Despite the assuredness with which Leebaert presents his case there are merits to his argument and the standard interpretation that has long been gospel deserves a rethinking. His thesis rests on a series of documents that he has uncovered. The most important of which is National Security Document 75 that was presented to President Truman on July 15, 1950. Leebaert contends that this 40-page analysis has never been seen by historians and its conclusions are extremely important. NSC 75’s purpose was to conduct an audit of the far-flung British Empire concentrating on its ability to meet its military commitments and determine how strong the United Kingdom really was, as men including John J. McCloy, Paul Nitze, David K. Bruce, and Lewis Douglas feared what would happen if the British Empire collapsed. All important agencies in the American government took part in this analysis; the CIA, the Pentagon, the Treasury and State Departments and reached some very interesting judgments.
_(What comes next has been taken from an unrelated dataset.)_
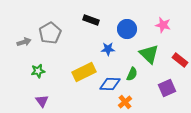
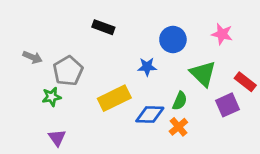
black rectangle: (91, 20) -> (103, 27), moved
gray pentagon: (50, 33) -> (68, 71), moved
gray arrow: (24, 42) -> (33, 57), turned 40
purple square: (167, 88) -> (227, 105), moved
orange cross: (125, 102) -> (178, 127), moved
The document concluded that “the British Empire and Commonwealth” still had the capacity to meet its military obligations with an army of close to a million men. Leebaert argues that “there had been no retreat that anyone could categorize, in contrast to adjustment, and no need was expected for replacement. Nor could American energy and goodwill substitute for the British Empire’s experienced global presence. As for the need to vastly expand US forces overseas, that wasn’t necessary. Instead the United States should support its formidable ally, which included backing its reserve currency.” (234) For Leebaert this document alone changes years of Cold War historiography.

Harold Evans points out in his October 18, New York Times review that Leebaert offers other persuasive points that mitigate any American take over from the British due to their perceived weakness. First, British military and related industries produced higher proportions of wartime output than the United States well into the 1950s. Second, Britain was ahead in life sciences, civil nuclear energy, and jet aviation than America. Third, England maintained the largest military presence on the Rhine once the United States withdrew its forces at the end of the war. Fourth, British intelligence outshone “American amateurs.” This being the case Leebaert’s thesis has considerable merit, but there are areas that his thesis does not hold water, particularly that of the condition of the English economy, dollar reserves, and how British trade was affected by the weakness of the pound sterling.

Leebaert’s revisionist approach centers on a few historical figures; some he tries to resurrect their reputations, others to bring them to the fore having been seemingly ignored previously. The author’s portrayal of British Foreign Secretary Ernest Bevin is a key to his presentation. As the leader of the Labour Party, Bevin held leftist anti-colonial beliefs, but once in power the realities of empire, economics, and politics brought about a marked change particularly as it involved the Middle East, London’s role in any attempt at a European federation, the devaluation of the pound sterling, the need to create an Anglo-American bond, and numerous other areas. Leebaert goes out of his way to defend Bevin in several areas, especially charges that he was anti-Semitic in dealing with the situation in Palestine. Other individuals discussed include John Wesley Snyder who had strong relationships with President Truman and Secretary of State Marshall, who as Secretary of the Treasury oversaw the transition of the US economy to peacetime and was the driving force behind the Marshall Plan. The American Ambassador to Great Britain, Lewis Douglas also fits this category as does Commissioner General Malcom MacDonald, who oversaw British policy in the Pacific from his position in Singapore, the hub of British Pacific power.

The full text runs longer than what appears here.